Experiment 1A: Perceptual integration of talker gender and background noise
Method
Participants
Eighty-three American English listeners, who reported having no speech or hearing deficits at the time of testing, participated in this experiment. Participants who had experience with more than one language before the age of 11 were required to have learned English first and not to have been exposed to the other language for more than 5 h per week. Listeners were randomly assigned to either the non-energetic-masking (NEM) or the energetic-masking (EM) condition. In order to be included in the analyses, participants were required to attain at least 90 % classification accuracy for both dimensions of the Garner (1974) task, resulting in the exclusion of 11 participants (eight from the NEM and three from the EM group). This yielded 36 participants in the NEM (22 female, 14 male; mean age = 20 years) and 36 participants in the EM (22 female, 14 male; mean age = 20 years) condition.
Stimuli
The stimulus materials included 96 English disyllabic, initial-stress words produced by one male and one female American English talker. The words were produced in citation form and recorded at a 22,050-Hz sampling rate. Acoustic analyses performed on the 96 stimuli items produced by the two talkers revealed that the mean difference in fundamental frequencies between the male and female talkers was 86 Hz (M
male = 144 Hz, M
female = 230 Hz). The average F0 ranges (calculated as the difference between the mean F0 minimum and F0 maximum across words) were 165 Hz for the male talker and 146 Hz for the female talker.
The set of materials was digitally processed in Praat (Boersma & Weenink, 2013) to yield the four different noise and masking stimulus sets (Fig. 1). The stimuli were first normalized for duration, low-pass filtered at 5 kHz, and normalized for root-mean-squared (RMS) amplitude to 65 dB. For the nonenergetic masking (NEM) condition, two sets of stimuli were constructed, with each set including all 96 recorded words: For one set, the speech files were combined with narrow band-pass-filtered white noise from 7 to 10 kHz, and for the other set, they were combined with a 6-kHz pure tone (Fig. 1, right column). Similarly, two sets of stimuli were constructed to produce items for the energetic masking (EM) condition: The low-pass-filtered speech files were combined with either narrow band-pass-filtered white noise from 3 to 4 kHz (Set 1) or a 3-kHz pure tone (Set 2; Fig. 1, left column). In total, there were four sets of stimuli: NEM-noise, NEM-tone, EM-noise, and EM-tone.
Procedure
Whereas masking condition (NEM or EM) was a between-subjects manipulation, stimulus dimension (gender, noise) and stimulus set condition (control, correlated, orthogonal) were within-subjects manipulations. When making classification judgments, all participants were required to attend to either the gender (male vs. female) or the noise (pure tone vs. white noise) dimension. They completed both of these judgments in each of the three stimulus set conditions, blocked by stimulus dimension. This resulted in a total of six sets of trials, and all 96 words were presented in every set with no repetitions of items (i.e., a total of 96 trials per stimulus set condition). The orders of stimulus dimension and stimulus set were counterbalanced across participants, as were response button order and which words were presented with which particular gender–noise combinations (e.g., male talker with pure tone, female talker with white noise).
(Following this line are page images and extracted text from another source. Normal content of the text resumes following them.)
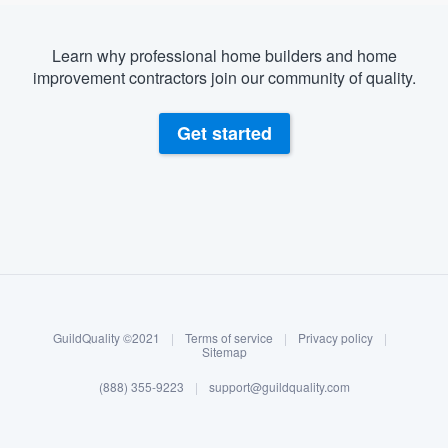
Learn why professional home builders and home
improvement contractors join our community of quality.
Get started
About our survey process
Become a member
GuildQuality ©2021
|
Terms of service
|
Privacy policy
|
Log in
Sitemap
(888) 355-9223
|
support@guildquality.com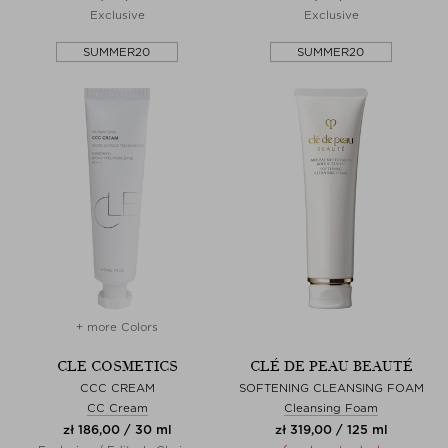
Exclusive
Exclusive
SUMMER20
SUMMER20
+ more Colors
CLE COSMETICS
CLÉ DE PEAU BEAUTÉ
CCC CREAM
SOFTENING CLEANSING FOAM
CC Cream
Cleansing Foam
zł 186,00 / 30 ml
zł 319,00 / 125 ml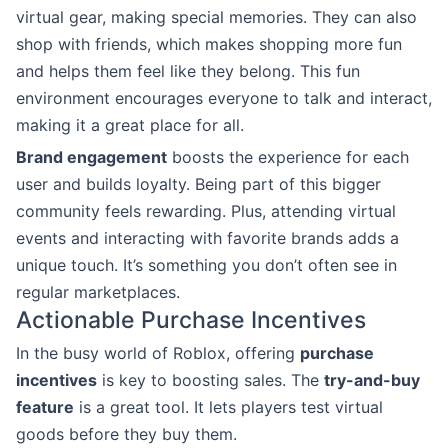
virtual gear, making special memories. They can also
shop with friends, which makes shopping more fun
and helps them feel like they belong. This fun
environment encourages everyone to talk and interact,
making it a great place for all.
Brand engagement
boosts the experience for each
user and builds loyalty. Being part of this bigger
community feels rewarding. Plus, attending virtual
events and interacting with favorite brands adds a
unique touch. It’s something you don’t often see in
regular marketplaces.
Actionable Purchase Incentives
In the busy world of Roblox, offering
purchase
incentives
is key to boosting sales. The
try-and-buy
feature
is a great tool. It lets players test virtual
goods before they buy them.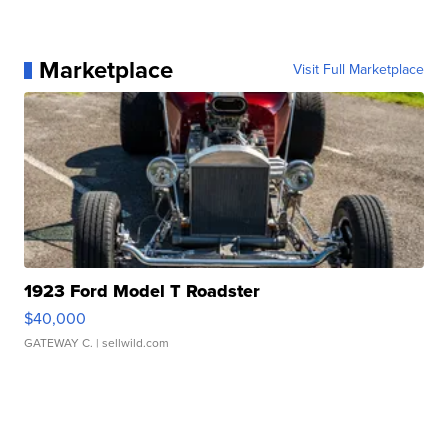
Marketplace
Visit Full Marketplace
1923 Ford Model T Roadster
$40,000
GATEWAY C.
| sellwild.com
In the control conditions, the attended dimension varied randomly and the unattended dimension was held constant. One gender control set, for example, included words spoken by both the male and female talkers embedded only in white noise. The control set for the noise condition, on the other hand, presented words with both white-noise and pure-tone backgrounds spoken by a single talker. Each participant completed one gender and one noise control set, which were counterbalanced across participants. In the correlated condition, one value of the gender dimension was consistently paired with one value of the noise dimension. For instance, one set included words with a pure-tone background produced by the female talker and words with a white-noise background produced by the male talker, whereas the other set consisted of words in white noise produced by the male talker and words with a pure tone produced by the female talker. Which correlated set a participant received was also counterbalanced across participants. In the orthogonal condition, the attended and unattended dimensions varied randomly, whereby all items produced by both male and female talkers in both white noise and a pure tone were presented to the participant for classification along the attended dimension. Before each stimulus dimension condition, a brief familiarization phase was presented in order to orient listeners to the task procedures for that particular condition. Each familiarization phase consisted of ten trials (five items for each response option) using stimulus items not contained in the test phase.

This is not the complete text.